Anthony Herman Gerard Fokker was born in Kediri, Java (now part of Indonesia), on April 6, 1890, the son of a tea and coffee planter. The family returned to their native Holland when Anthony was still young, and he received his elementary and high school education in Haarlem.

Although he wasn't a good student in school, Fokker did display a talent for designing and building, and in 1910 his parents allowed him to go to Germany to study automobile design and manufacture. He ended up enrolling in a practical aeronautics course, however, and it was as a part of this course that he helped build his first airplane. But when the instructor wrecked this plane, the school dropped the course. Undaunted, Fokker helped build two more monoplanes, in one of which he made his first flight and earned a German pilot license.

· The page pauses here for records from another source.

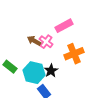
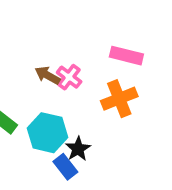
pink rectangle: (64, 26) -> (126, 56), moved, turned 42
black star: (51, 71) -> (78, 149), moved

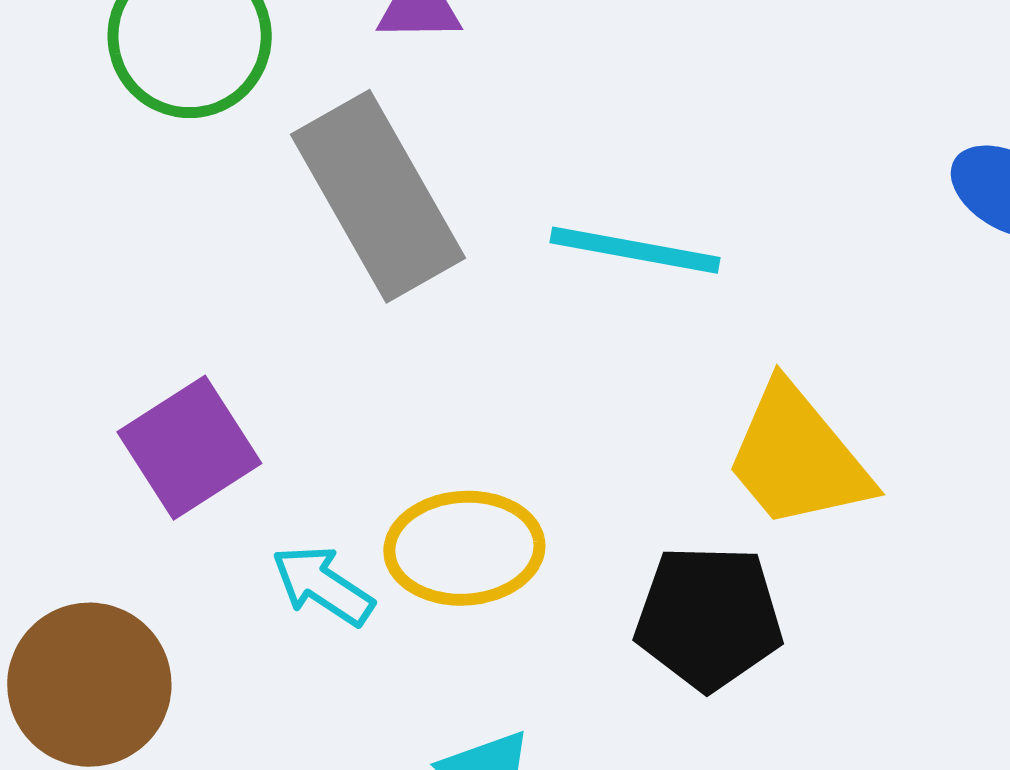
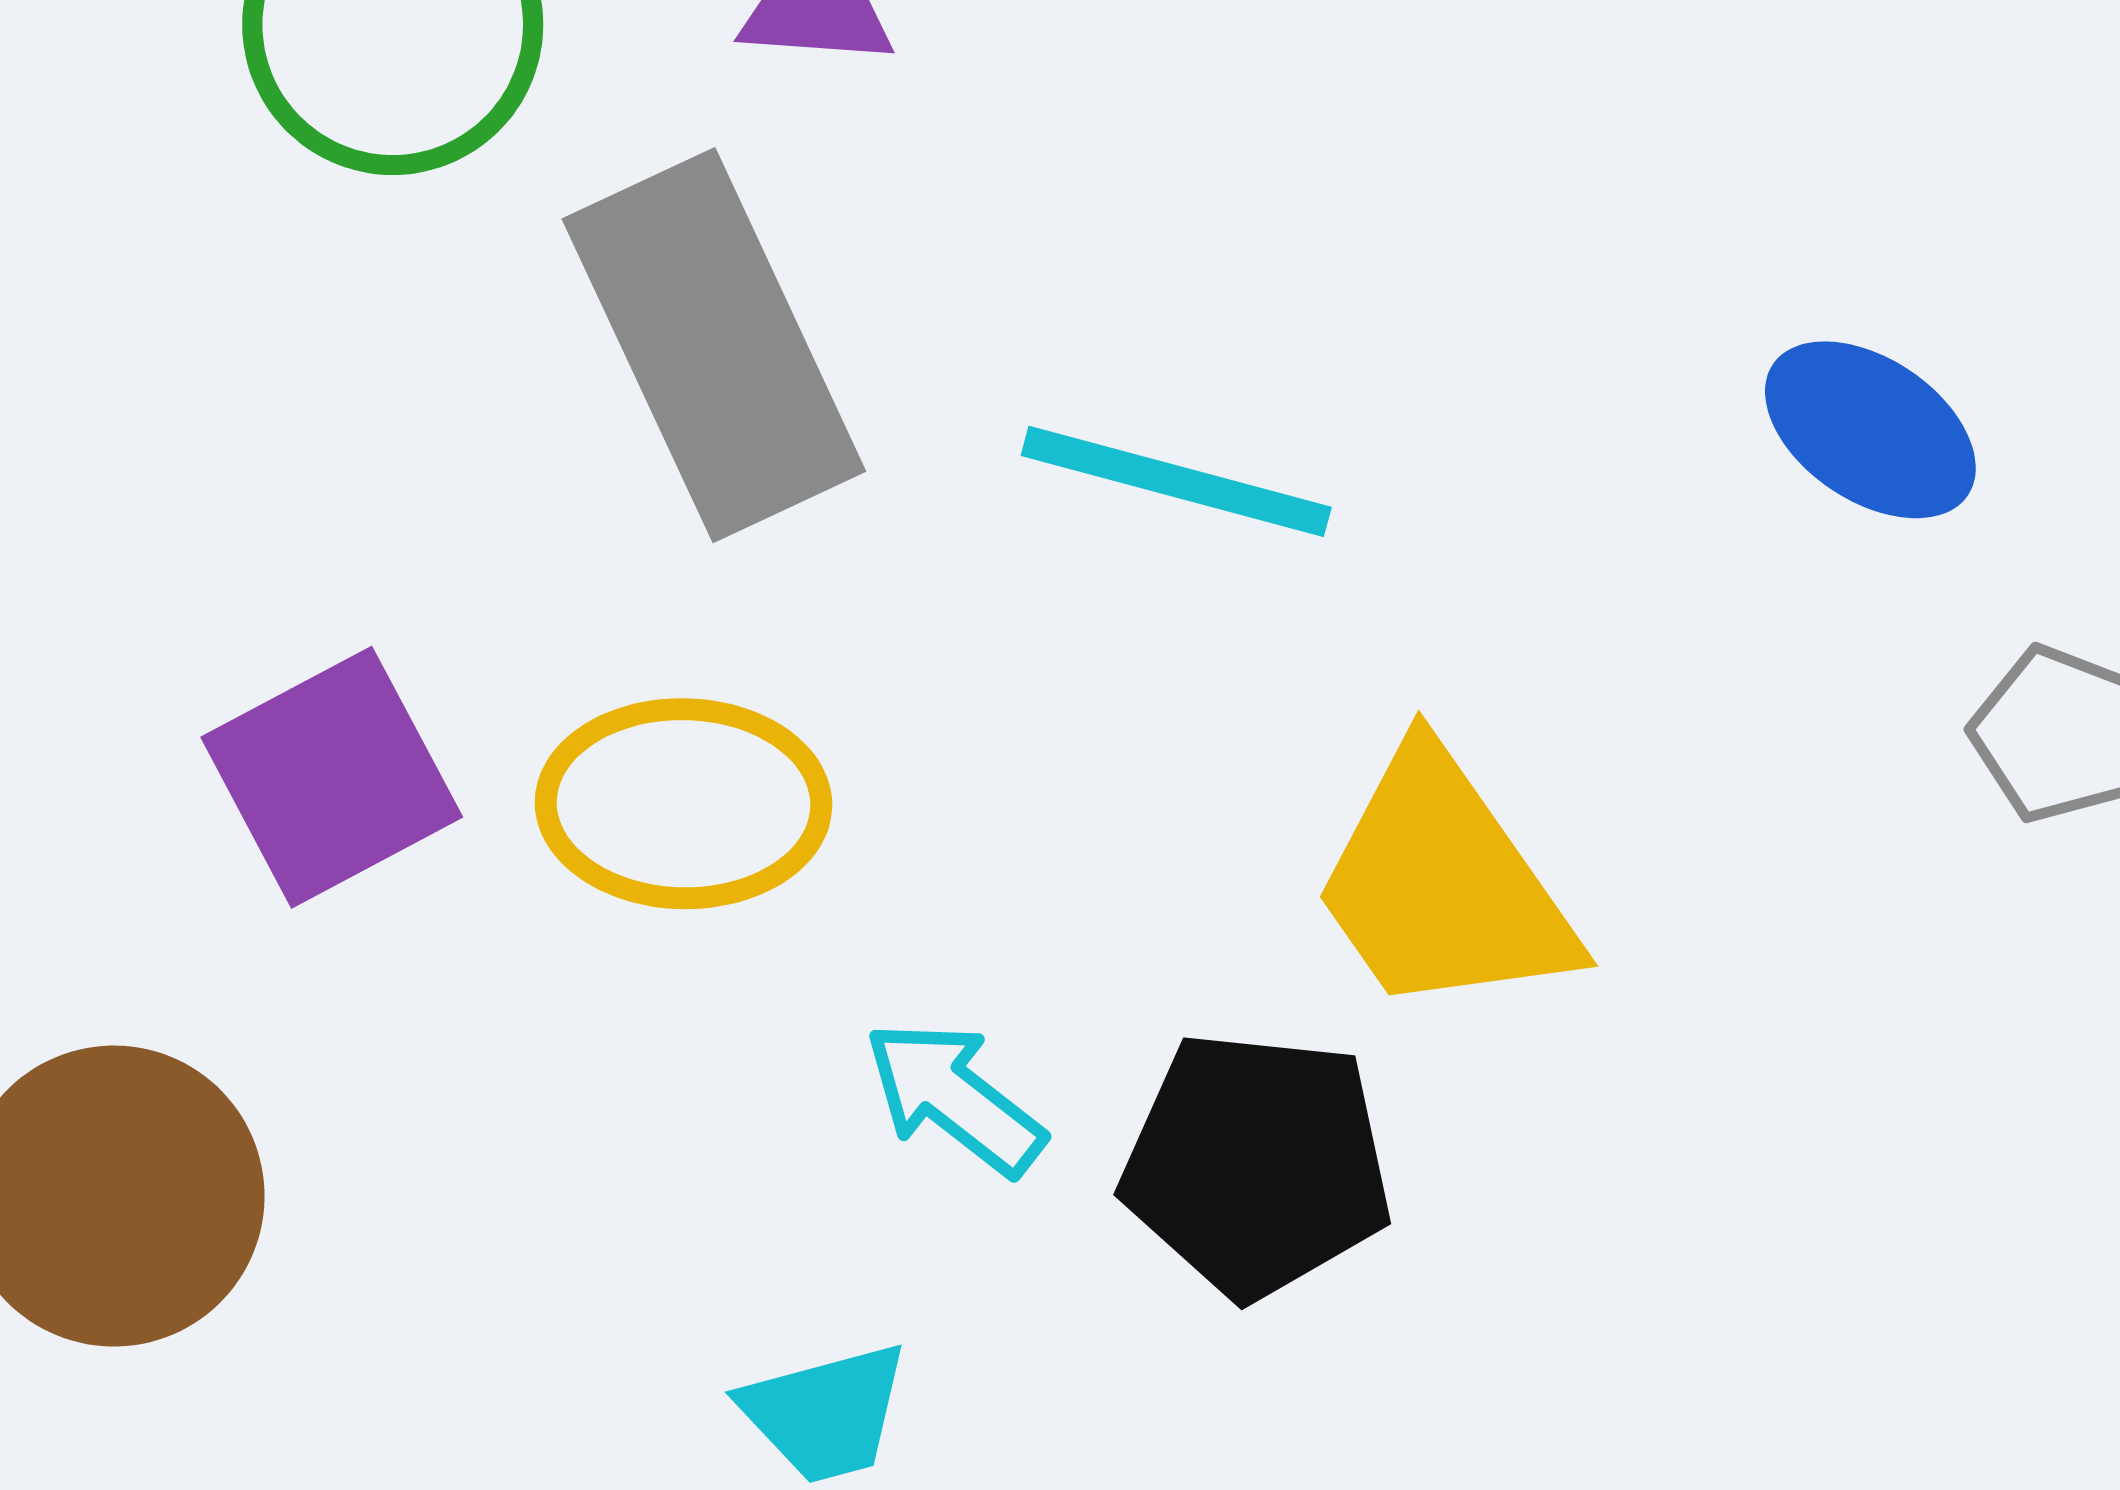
yellow ellipse: (464, 548) -> (684, 804), moved
cyan arrow: (323, 585) -> (954, 1098), moved

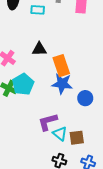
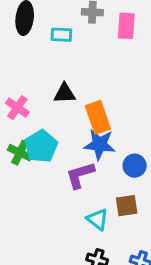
purple L-shape: (48, 122) -> (80, 175), moved
brown square: (77, 138) -> (127, 206), moved

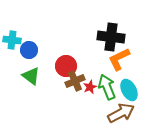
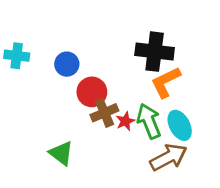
blue circle: (29, 50) -> (67, 64), moved
green triangle: (31, 76) -> (61, 153), moved

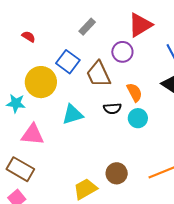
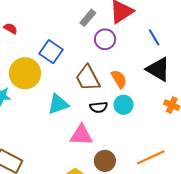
gray rectangle: (87, 27) -> (88, 18), moved
brown trapezoid: (99, 74) -> (88, 78), moved
black semicircle: (112, 108) -> (99, 107), moved
pink triangle: (33, 135) -> (81, 135), moved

Fokker's first aircraft, Spin I, was able only to manage 100 yard flights.  Its successor, Spin II, was similarly unsuccessful the following year. It was Spin III that proved a success, when he took it home to Holland and made a triumphal flight honoring Queen Wilhelmina’s birthday. In 1912 he moved to Johannisthal, Germany (near Berlin), where his father financed the formation of a company to manufacture airplanes. In order to interest German Army officials, he built a scout plane and towed it to a nearby military base, where he assembled it and was airborne in minutes. German Army officials were so impressed, they ordered two of the planes.

When World War I broke out Fokker offered to make airplanes for Allied and Central Powers nations alike, but Germany was the only country to show interest. The Germans quickly swamped Fokker with orders for his unarmed observation and scout planes, and the profits from these allowed him to become sole owner of his airplane company. When pilots began mounting machine guns to their planes, Fokker was charged with devising a way to allow them to shoot "through" the propellor. In 1915 he perfected a mechanism to synchronize a machine gun’s firing with propeller rotation so its bullets would never strike the blades. In 1916, Fokker introduced his biplane fighter equipped with synchronized machine-guns. Meanwhile, when he refused to give up his Dutch citizenship, the German government declared Fokker a naturalized German and would not allow him to leave the country. Fokker’s triplane, introduced into combat in 1917, was used by Baron von Richtofen, the infamous “Red Baron”, to help score 80 victories. In a competition for a better fighter, Fokker’s D-7 was unanimously selected and it became one of the most manuverable fighters of the war. Another was his revolutionary D-8 monoplane, which the British called the “Flying Razor.” When Germany surrendered, the armistice required liquidation of Fokker’s factories. To prevent this, he smuggled hundreds of planes and engines into Holland, where he re-established his factory at Veere.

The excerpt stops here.